24.11.2015, 11:03

Merhaba...

Taşıma Dünyası’nda ilk defa köşe yazısı yazacağım. Taşıma Dünyası’nı çıkaran arkadaşlarla daha önce beraber çalıştık ve bu arkadaşları gerçekten çok severiz. Ulaştırma Dünyası gazetesinde genel yayın yönetmenliği yaptılar uzun süre, zaman harcadılar. Bu sektör böyledir bir gazetede çalışırsın muhabir olarak girersin, bir yerde gazete patronu olman lazım artık. Bu, bütün mesleklerde öyledir, mesleğin içine girersin çalışırsın, sonra ya o bulunduğun firma ikiye bölünür. Ya oralar dar gelir, kendin yapmak istersin. Bana sorarsanız, Taşıma Dünyası’nı çıkarmakta geç bile kalmışlar.
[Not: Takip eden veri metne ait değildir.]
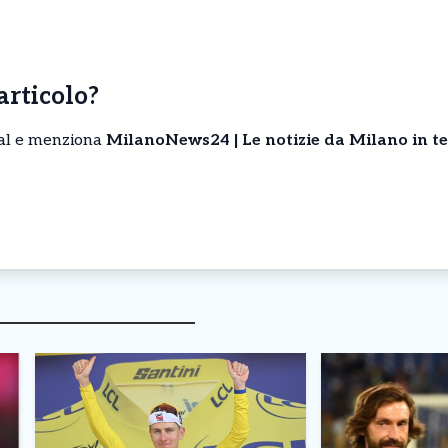
’articolo?
cial e menziona
MilanoNews24 | Le notizie da Milano in t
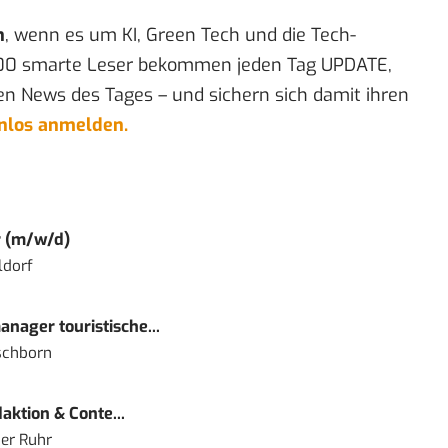
n
, wenn es um KI, Green Tech und die Tech-
00 smarte Leser bekommen jeden Tag UPDATE,
en News des Tages – und sichern sich damit ihren
enlos anmelden.
r (m/w/d)
ldorf
nager touristische...
schborn
ktion & Conte...
er Ruhr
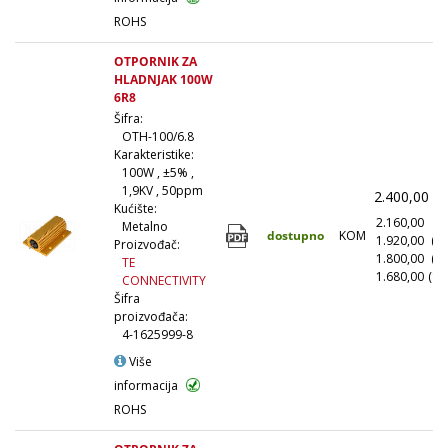
ROHS
OTPORNIK ZA
HLADNJAK 100W
6R8
Šifra:
OTH-100/6.8
Karakteristike:
100W , ±5% ,
1,9KV , 50ppm
2.400,00
(
Kućište:
2.160,00
(1
Metalno
dostupno
KOM
1.920,00
(1
Proizvođač:
1.800,00
(5
TE
1.680,00
(10
CONNECTIVITY
Šifra
proizvođača:
4-1625999-8
Više
informacija
ROHS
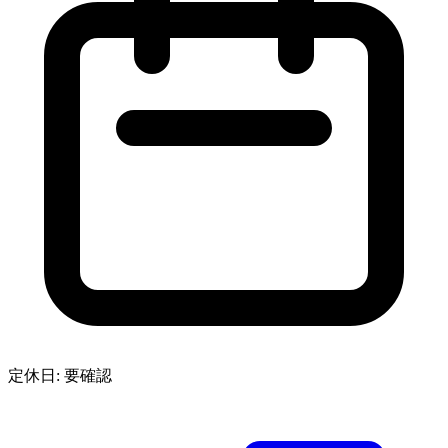
定休日: 要確認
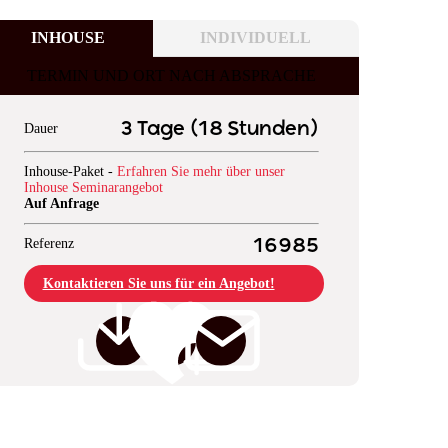
INHOUSE
INDIVIDUELL
TERMIN UND ORT NACH ABSPRACHE
3 Tage (18 Stunden)
Dauer
Inhouse-Paket -
Erfahren Sie mehr über unser
Inhouse Seminarangebot
Auf Anfrage
Referenz
16985
Kontaktieren Sie uns für ein Angebot!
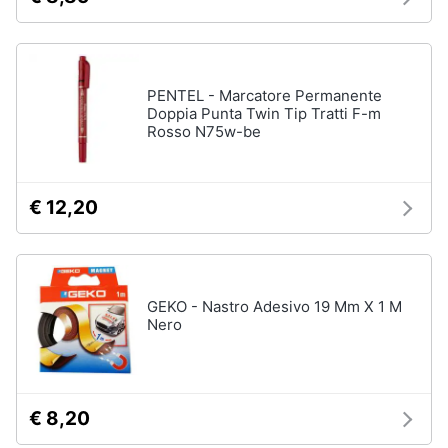
Fresa
Animali
Vetreria
Vedi
PENTEL - Marcatore Permanente
Motori
tutti
Doppia Punta Twin Tip Tratti F-m
Rosso N75w-be
Libri,
cd
Imbiancare
e
€ 12,20
e
dvd
dipingere
Pittura
Festività
Vernice
e
GEKO - Nastro Adesivo 19 Mm X 1 M
ricorrenze
Stucco
Nero
Sverniciatore
Promozioni
Vedi
tutti
Servizi
€ 8,20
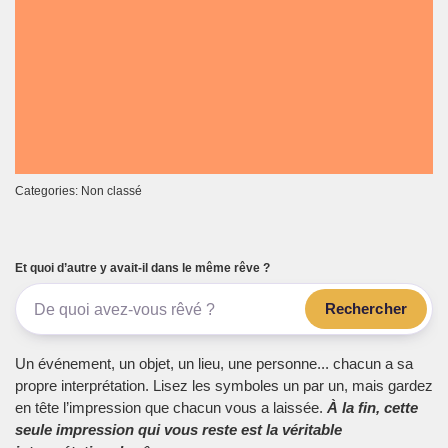
Categories: Non classé
Et quoi d’autre y avait-il dans le même rêve ?
Rechercher
Un événement, un objet, un lieu, une personne... chacun a sa
propre interprétation. Lisez les symboles un par un, mais gardez
en tête l’impression que chacun vous a laissée.
À la fin, cette
seule impression qui vous reste est la véritable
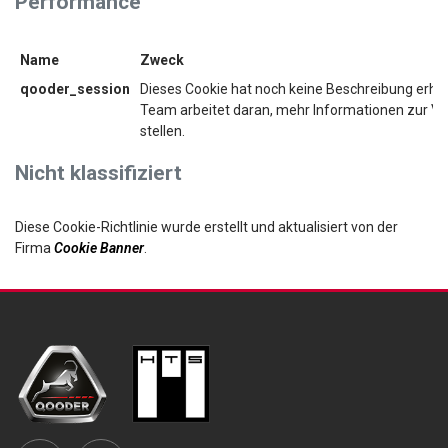
Performance
Name
Zweck
qooder_session
Dieses Cookie hat noch keine Beschreibung erhal
Team arbeitet daran, mehr Informationen zur V
stellen.
Nicht klassifiziert
Diese Cookie-Richtlinie wurde erstellt und aktualisiert von der
Firma
Cookie Banner
.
Tebrik ederim onları, çok güzel okunan bir gazete. Ben de köşe yazmaya karar verdim.

Telif hakları…
Bu sayıda iki konuya değinmek istiyorum. Biri telif hakları. Özellikle müzik dünyasında, sanatçıların hükümet ve yetkililerle buluşmaları diğer mesleklere göre daha kolay. Onların sesleri daha gür çıkıyor. Müzik eserlerinin telif hakları ödenmeden oğaltılması korsan kaset, korsan CD demektir. Onların korsan ile mücadelesi; bu eserlerin yapılmasında, yayınlanmasındaki emeklerinin karşılığını alamayışları mücadelesidir. Ama otobüsçülük sektöründeki korsan taşımacılık, emek kaybı ve haksız rekabetten öte, can kaybıdır. Bakıyorsunuz, bir ilde yaşı geçmiş, hiçbir belgede kaydı olmayan, tedavülden kalkması gereken bir araçla en değerli varlıklarımız öğrenciler, çocuklar bir yerden bir yere taşınıyor ve bir kazada 35-40 öğrenci ölüyor. Korsan yolcu taşımacılığı seyyar bomba gibi bir şey. 

Sesimiz duyulsun
Sanatçıları tebrik ederim. Biz, yıllardır bunun uğraşını veriyoruz, sesimiz bu kadar duyulmuyor. Korsan taşıma ile telif hakları mücadelesi kıyas bile edilemez. Korsan CD çalıyorsun diye insanlar ölmüyor. Ama korsan taşımacılıkta insanlar ölüyor. Telif konusunda bu hakları almışlar, kötüye kullanmamaları gerekir. Onların eserlerini çalan televizyon ve radyolardan telif hakkı istemeleri son derece doğal. Ama otobüslerde televizyon veya koltuk arkası ekranlar var. Türkiye, Dünyada otobüs üretimi konusunda marka haline geldi. Eskiden Almanya’da üretilen otobüsler Türkiye’ye getirildi. Türkiye’de de 302’ler vardı. Ama şimdi Türkiye’de üretilen otobüsler Almanya’da bütün dünyaya satılıyor. 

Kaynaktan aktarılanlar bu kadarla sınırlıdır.